For the first time since their Ranji journey began in 1959, J&K have a title to call their own. A moment carved out of resilience and an unshakeable belief that they belonged, despite infrastructural and systematic deficits.
The J&K chief minister, Omar Abdullah, and bigwigs of the administration, cricket and government, were at Hubballi to witness the etch the moment for a lifetime.
Having dominated the match on each of the five days, Qamran Iqbal and Sahil Lotra laced the occasion with an unbeaten 197–run stand to rub in the domination over their formidable opponents. Iqbal, on 94 overnight, registered a magnificent Ranji final century – his second first-class ton. It was doubly special as Iqbal was originally dropped but called up on a day’s notice after the injury to senior batter and opener Shubham Khajuria. The Srinagar player rushed to the ground off his flight. He finished with an unbeaten 160, a contribution that will taste sweeter.
J&K looked to declare – they buried Karnataka with a massive 584-run overall lead – but not before Sahil Lotra also bringing up his century. Lotra too had replaced the injured Vanshaj Sharma and the all-rounder turned up, and how – an unbeaten 101 in the second innings, 72 in the first and 1/50 in the first innings.
It ended up being a wicketless day for Karnataka – who saw the writing on the wall on Day 4 itself – as they were thoroughly out-batted and out-bowled.
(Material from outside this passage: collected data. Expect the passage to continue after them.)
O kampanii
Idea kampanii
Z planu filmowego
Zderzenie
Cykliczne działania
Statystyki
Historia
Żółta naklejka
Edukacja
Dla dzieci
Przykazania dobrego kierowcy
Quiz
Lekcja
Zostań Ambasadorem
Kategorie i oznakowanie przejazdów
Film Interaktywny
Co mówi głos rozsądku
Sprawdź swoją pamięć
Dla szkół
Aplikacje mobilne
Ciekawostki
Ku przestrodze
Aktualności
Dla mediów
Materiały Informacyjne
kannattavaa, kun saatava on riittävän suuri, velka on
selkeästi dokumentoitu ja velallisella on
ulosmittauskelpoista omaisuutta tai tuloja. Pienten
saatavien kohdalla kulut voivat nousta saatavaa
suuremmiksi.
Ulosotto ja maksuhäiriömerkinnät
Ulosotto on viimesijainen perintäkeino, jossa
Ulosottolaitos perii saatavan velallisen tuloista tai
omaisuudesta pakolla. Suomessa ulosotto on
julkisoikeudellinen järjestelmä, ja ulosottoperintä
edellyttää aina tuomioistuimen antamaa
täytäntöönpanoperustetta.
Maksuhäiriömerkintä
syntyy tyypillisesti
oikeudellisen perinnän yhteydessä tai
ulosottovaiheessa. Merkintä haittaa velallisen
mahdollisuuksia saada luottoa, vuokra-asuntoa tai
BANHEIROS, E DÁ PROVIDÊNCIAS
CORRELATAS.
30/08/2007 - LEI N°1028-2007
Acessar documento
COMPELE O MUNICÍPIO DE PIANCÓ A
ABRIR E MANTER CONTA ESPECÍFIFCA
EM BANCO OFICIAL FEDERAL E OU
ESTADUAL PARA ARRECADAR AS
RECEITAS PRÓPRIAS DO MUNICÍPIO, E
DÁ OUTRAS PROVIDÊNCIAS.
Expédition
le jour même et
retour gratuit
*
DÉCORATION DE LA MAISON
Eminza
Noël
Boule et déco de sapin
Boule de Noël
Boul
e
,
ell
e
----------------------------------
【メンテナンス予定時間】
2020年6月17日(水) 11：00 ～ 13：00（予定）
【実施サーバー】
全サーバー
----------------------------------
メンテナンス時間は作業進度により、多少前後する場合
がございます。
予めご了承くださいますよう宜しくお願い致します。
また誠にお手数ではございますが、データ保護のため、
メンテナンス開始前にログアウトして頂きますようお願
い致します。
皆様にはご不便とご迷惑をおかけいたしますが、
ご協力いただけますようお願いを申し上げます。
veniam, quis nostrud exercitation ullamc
Their only chance to get back in the game was to dismiss J&K cheaply in their second innings and then chase it down. They even had J&K wobble at 11/2, but Iqbal saw off the new ball with an unorthodox technique and footwork that threw the bowlers’ lines off. He stitched back-to-back fifty-run partnerships with Dogra (16) and Abdul Samad (32) to take the game further away from Karnataka.
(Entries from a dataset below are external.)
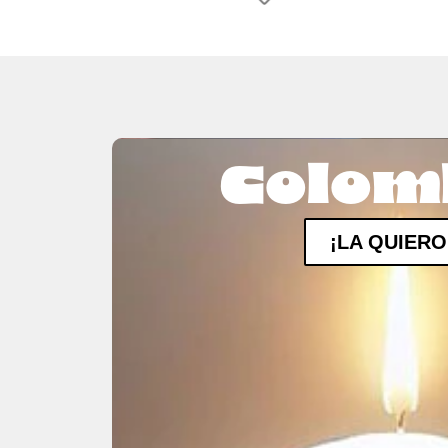
Colom
¡LA QUIERO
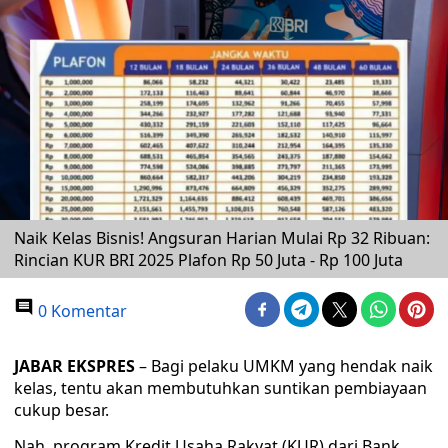
Naik Kelas Bisnis! Angsuran Harian Mulai Rp 32 Ribuan:
Rincian KUR BRI 2025 Plafon Rp 50 Juta - Rp 100 Juta
0 Komentar
JABAR EKSPRES
– Bagi pelaku UMKM yang hendak naik
kelas, tentu akan membutuhkan suntikan pembiayaan
cukup besar.
Nah, program Kredit Usaha Rakyat (KUR) dari Bank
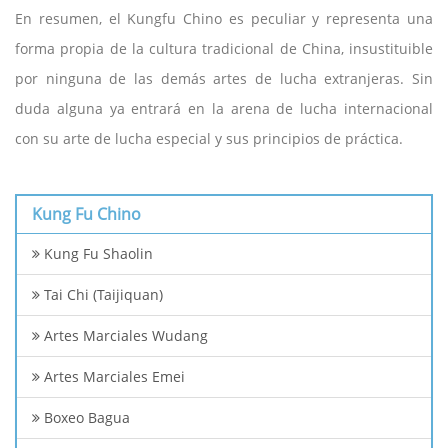
En resumen, el Kungfu Chino es peculiar y representa una
forma propia de la cultura tradicional de China, insustituible
por ninguna de las demás artes de lucha extranjeras. Sin
duda alguna ya entrará en la arena de lucha internacional
con su arte de lucha especial y sus principios de práctica.
Kung Fu Chino
Kung Fu Shaolin
Tai Chi (Taijiquan)
Artes Marciales Wudang
Artes Marciales Emei
Boxeo Bagua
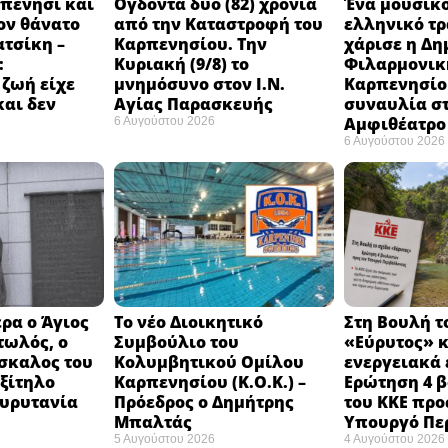
πενήσι και
Ογδόντα δύο (82) χρόνια
Ένα μουσικό
ον θάνατο
από την Καταστροφή του
ελληνικό τ
ατσίκη –
Καρπενησίου. Την
χάρισε η Δη
:
Κυριακή (9/8) το
Φιλαρμονικ
 ζωή είχε
μνημόσυνο στον Ι.Ν.
Καρπενησίο
και δεν
Αγίας Παρασκευής
συναυλία σ
Αμφιθέατρο 
6 Αυγούστου 2026
6 Αυγούστου 2026
ρα ο Άγιος
Το νέο Διοικητικό
Στη Βουλή τ
τωλός, ο
Συμβούλιο του
«Εύρυτος» κ
σκαλος του
Κολυμβητικού Ομίλου
ενεργειακά 
εξίτηλο
Καρπενησίου (Κ.Ο.Κ.) –
Ερώτηση 4 
Ευρυτανία
Πρόεδρος ο Δημήτρης
του ΚΚΕ προ
Μπαλτάς
Υπουργό Πε
5 Αυγούστου 2026
4 Αυγούστου 2026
“Today, there was a wave in the country that wanted to see J&K win,” coach Ajay Sharma told the broadcaster. “Even last year the momentum was great, we were winning outright. But missing out by 1 run against Kerala in the quarter-final last year was a great reminder of small margins. We thought that loss would haunt us for long but it didn’t.”
Auqib Nabi finished as the season’s leading wicket-taker – 60 scalps after a five-wicket haul in the first innings. After initial hiccups in the season and being dropped, Samad finished the team’s leading run-scorer with 749 runs.
“I have no words, to be honest, I think it will take some time to describe what I’m feeling right now,” said Dogra – the 41-year-old scored 637 runs and crossed 10,000 Ranji runs. “I’m very lucky that I got a group like this, I got an association like this that supported and to rub shoulders with these guys. It just has been amazing.”
He added that missing out on semi-final qualification by one run last season motivated them to go all the way this season. “We learned from that one run. From the beginning we were talking about that… each and every run is very crucial from the league games. So, whenever we went in, we were like just give your 100 percent, whatever the result is, we don’t care, but we just don’t want to repeat it again.”
As they celebrate the historic win, something transformational could unfold in the backdrop. For a region that has no dearth of talent, players hope that many more young ones will be nudged to pick up bat and ball.
The infrastructure in J&K still pales in comparison with the powerhouses they outplayed this season, but their journey will serve as an inspiration to the less privileged that they too can make it despite the odds stacked against them. And perhaps this victory is not just a moment for jubilant celebrations, but the first ripple in the wave of lasting change.